Both services require an author to supply review copies of books–either ecopies, ARCs, or finished copies–which is an expense the author incurs. I think it’s worth it to give away one book if I can sell ten as the result of a positive review.
In the end, I went with BLB Blog Tours for three simple reasons. One, they had a clear way to sign up for their services and I was able to pay a deposit that day. Two, they answered my emails. And third, they were willing to work with a newly published book.

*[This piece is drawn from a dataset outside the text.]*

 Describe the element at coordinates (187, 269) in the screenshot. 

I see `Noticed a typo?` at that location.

This is an excerpt of the email I received from Kismet Book Tours (a whole week after I emailed them, I might add):
The main challenge we see is that your book currently has no reviews. While we do frequently do tours for self published and independant authors, we look for authors who have had some success with bloggers reading their previous works so that when we go to our tour hosts to sign them up, they have a level of comfort that the book will be something they’re truly interested in and meets their basic standards. We try our best to ensure that, while not every book is for every person, we’re minimizing the risk of a negative reaction to a book.
Of course the book had no reviews; it had only been on the market for a week. I tried to sign up for Kismet Book Tour services early because according to their website, organizing a tour can take up to two months and I wanted to get some exposure for the book before Christmas. Their response to my query really did not impress me. It demonstrates that they’re willing to take hundreds of dollars of clients’ money, but only if the commission looks like it will be a cake walk. They want bloggers to be clamoring for an author’s next release.

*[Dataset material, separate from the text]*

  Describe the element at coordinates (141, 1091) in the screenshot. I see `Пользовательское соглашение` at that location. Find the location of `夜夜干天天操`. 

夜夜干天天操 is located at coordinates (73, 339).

If an author had that kind of presence and clout, I don’t think they’d need to pay for a tour. They’d have the connections and relationships to be able to organize reviews and publicity posts themselves.
Minimizing negative reaction to a book is another point that made me feel uneasy. Perhaps the creators of Kismet Blog Tours feel that if an author gets nothing but bad reviews, he or she won’t patronize their services again. But the real issue is that if an author can’t handle some negative criticism, he or she probably wasn’t ready to publish anyway. And even though a service organized all the blogs on the tour, that service can’t police or be held responsible for the bloggers’ responses. It’s a flimsy reason not to work with authors who lack an established following.
So, I went with BLB Blog Tours. It started out as a wonderful experience. The tour was organized by a lovely woman named Theresa, and I was provided with a schedule for the blog tour. It included an ~50/50 split of reviews and guest posts. I spent the month of November writing guest posts and sending them to her for coding and SEO, and and tour was to kick off in December.
Initially, the tour went great. Reviewers were responding well to the book and the blog posts were getting responses and comments. Then things kind of broke down. In the middle of the tour, several bloggers blew off their commitment to review the book or put up a guest post. After spending the money to set up the tour and give away free copies to reviewers, I was upset that I wasn’t getting the service I’d paid for. Theresa generously offered me a partial refund, and the tour was cancelled. Reviewers who’d already started or received the book still had the option to review it, but were no longer under obligation.
Learn from my experience: choose a tour organizer well, and keep on top of the schedule. If you’re paying to promote your book, bloggers who sign on for the tour should treat it as a real commitment and not a casual request. Don’t be afraid to throw your weight around a little; you’re often going to be the only champion your book has.